The Kettle's Boyled: I blame that crowd up in Dublin
Rural Ireland does tend towards a kind of anger that sees urban dwellers as living like lords while the rest of us survive on crumbs from the national table.
I wouldn’t go as far as Leo Varadkar in his recent contribution to the rural-urban divide, but rural Ireland does tend towards a kind of anger that sees urban dwellers as living like lords while the rest of us survive on crumbs from the national table. ‘That crowd up in Dublin’ are not only doing way better out of everything but they are also the cause of all our problems here in the provinces. ‘That crowd up in Dublin’ is a kind of blanket term to describe urban and suburban dwellers everywhere, and it all came to a head on our streets recently when a loose collection of farmers and contractors decided to stick it to ‘that crowd,’ all for some vague purpose that included cheaper diesel.

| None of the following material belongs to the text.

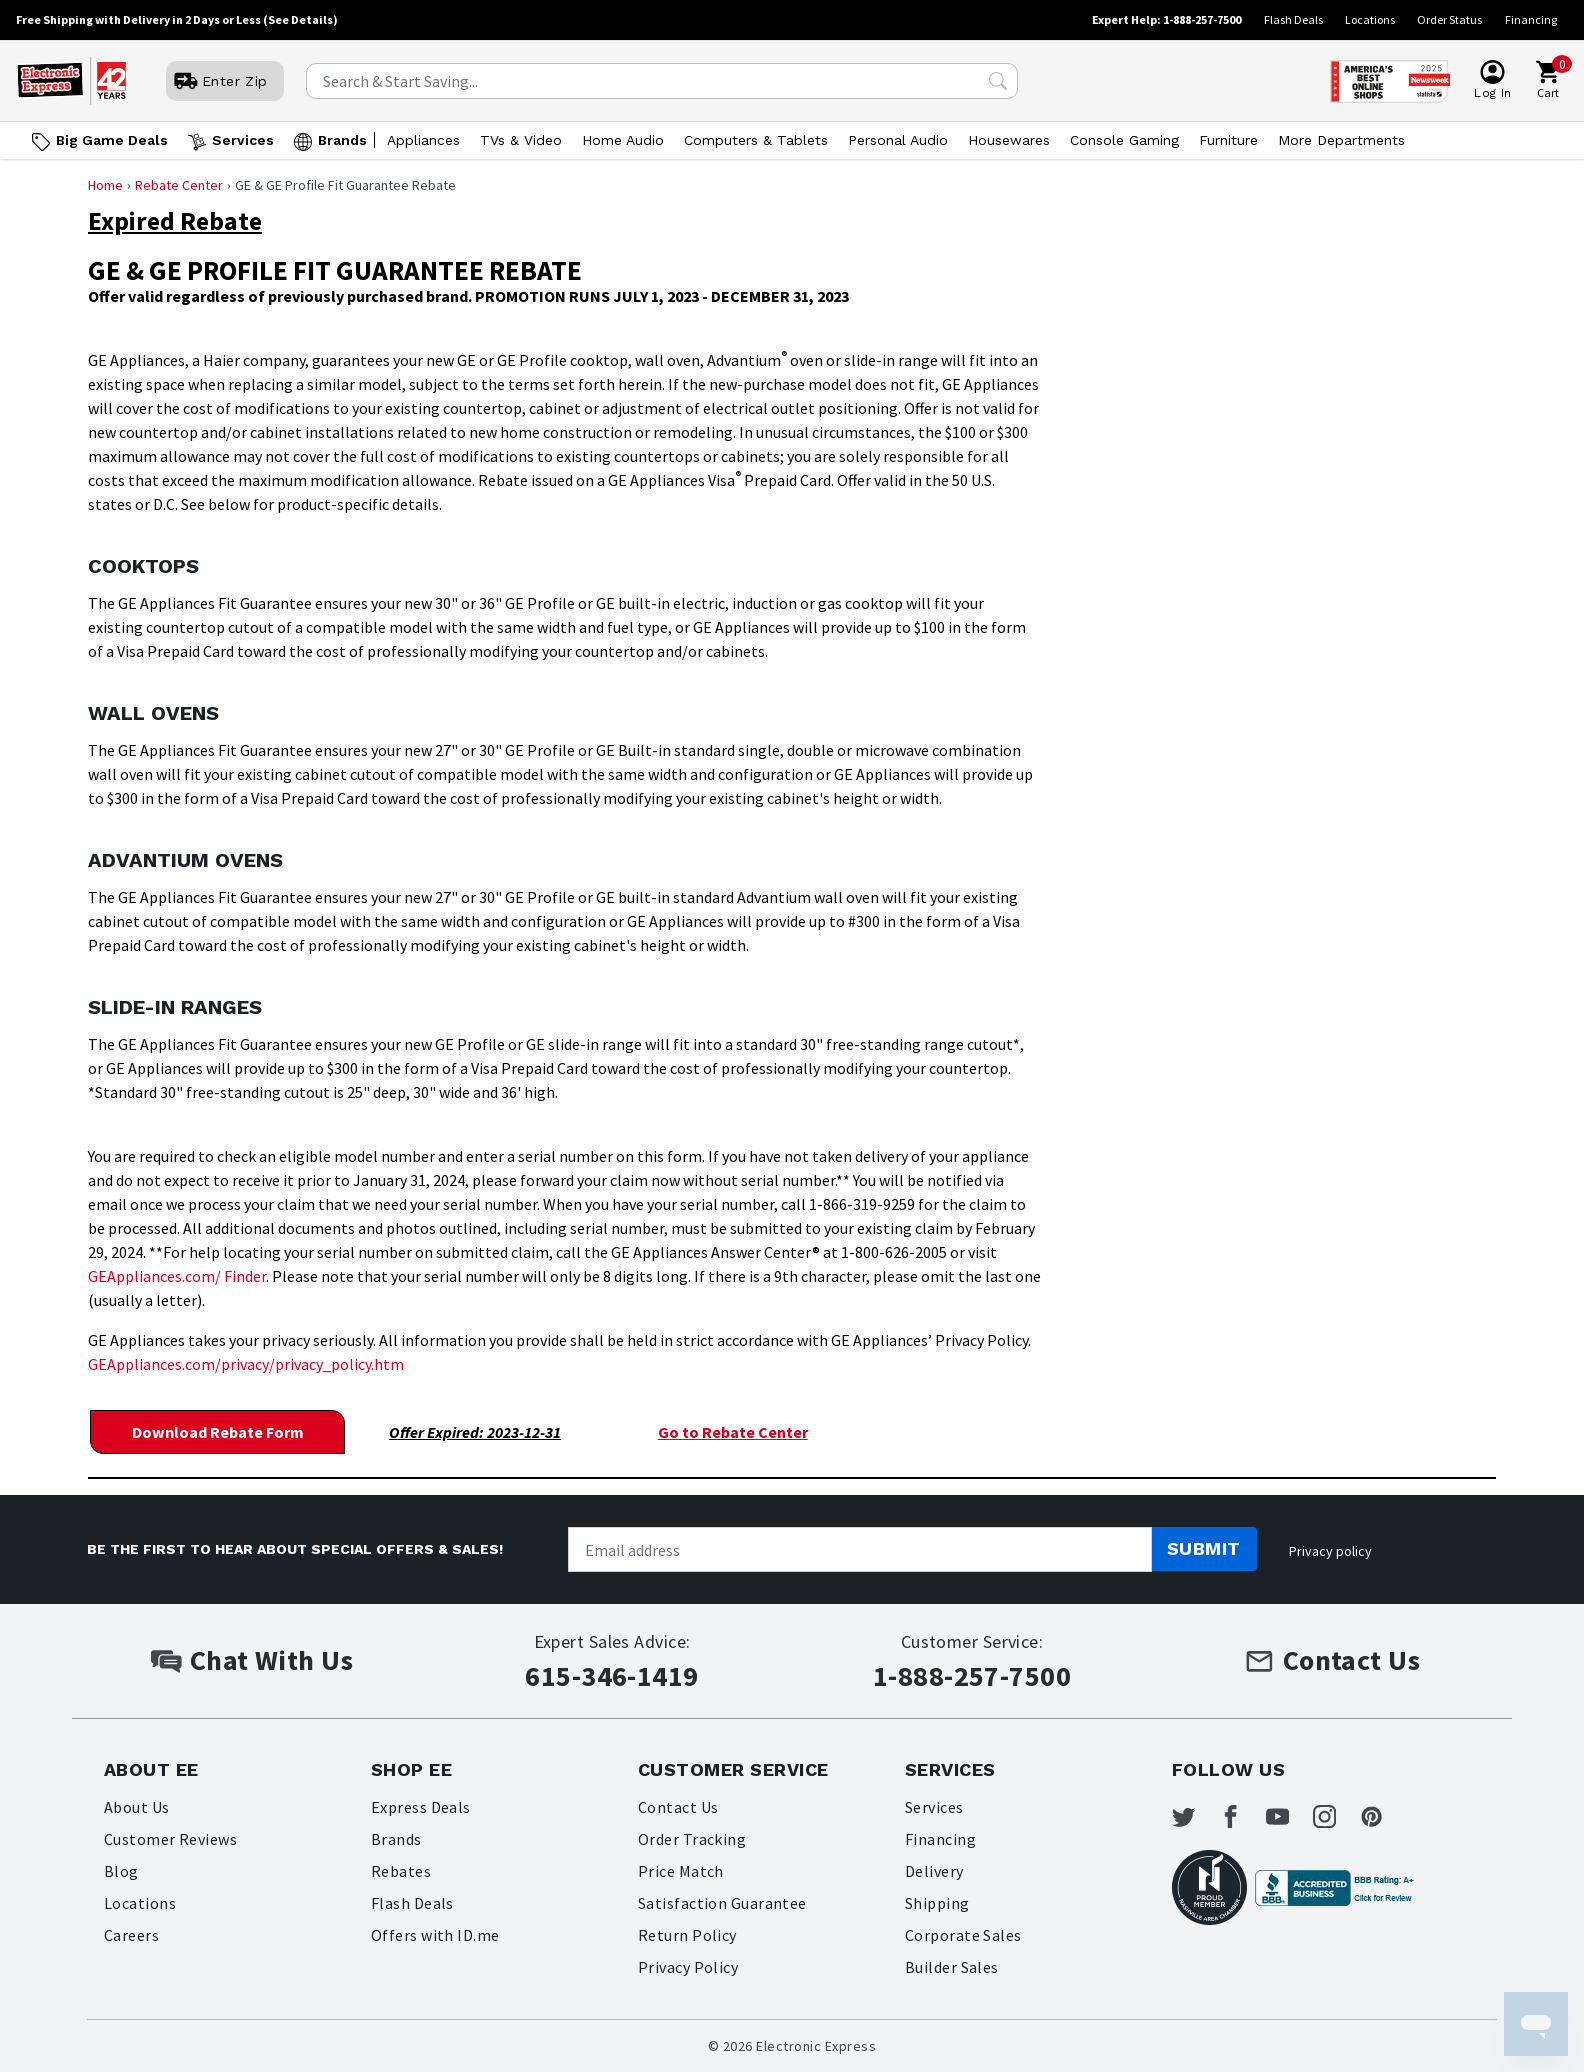  Describe the element at coordinates (217, 1431) in the screenshot. I see `Download Rebate Form` at that location.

But do ‘that crowd’ get away with everything while ‘poor me’ labours around the clock, earning a bit less than nothing on a good day? Is there a fairness of reward for effort, or do the people who do all the work get nothing while ‘that crowd’ sit in offices and do nothing?
In truth, that perception might be wrong; if anything, ‘that crowd’ are paying a lot of our bills. In fact, we might be a lot smarter if we kept our heads down and just gathered in the money they throw at us.
It’s worth looking at the figures, they give a clearer picture, showing that Dublin people generate average taxes of around €30,000 per capita each year. In Roscommon we contribute almost €4,000 per head, the second lowest in Ireland, just ahead of Longford. So we have to get money from somewhere, and the obvious place is from ‘that crowd.’ Farming is a minority sport nowadays with farmers now comprising only four percent of the workforce even when you include farm workers, but farmers and rural dwellers do disproportionately well from the public purse.
The counties with higher property values pay higher property taxes, and 20% of this is distributed to the counties with the lowest tax take. So the double-mortgage family in Dublin with a balcony for an outside space is subsidising a mansion on an acre of lawns in Roscommon.
If you start to look at it like that, you realise the recent protest has done us no favours at all. It has deepened the division between urban and rural Ireland, and if the sleeping giant that is ‘that crowd’ wakes up, the only outcome for us will be pressure to pay our share and stop waving the begging bowl. Electoral support for the CAP, for instance, might dissipate.
If the aim of the people behind the protests was to create division and unrest, they have succeeded. If ‘that crowd’ start to ask hard questions, we may be the ultimate losers.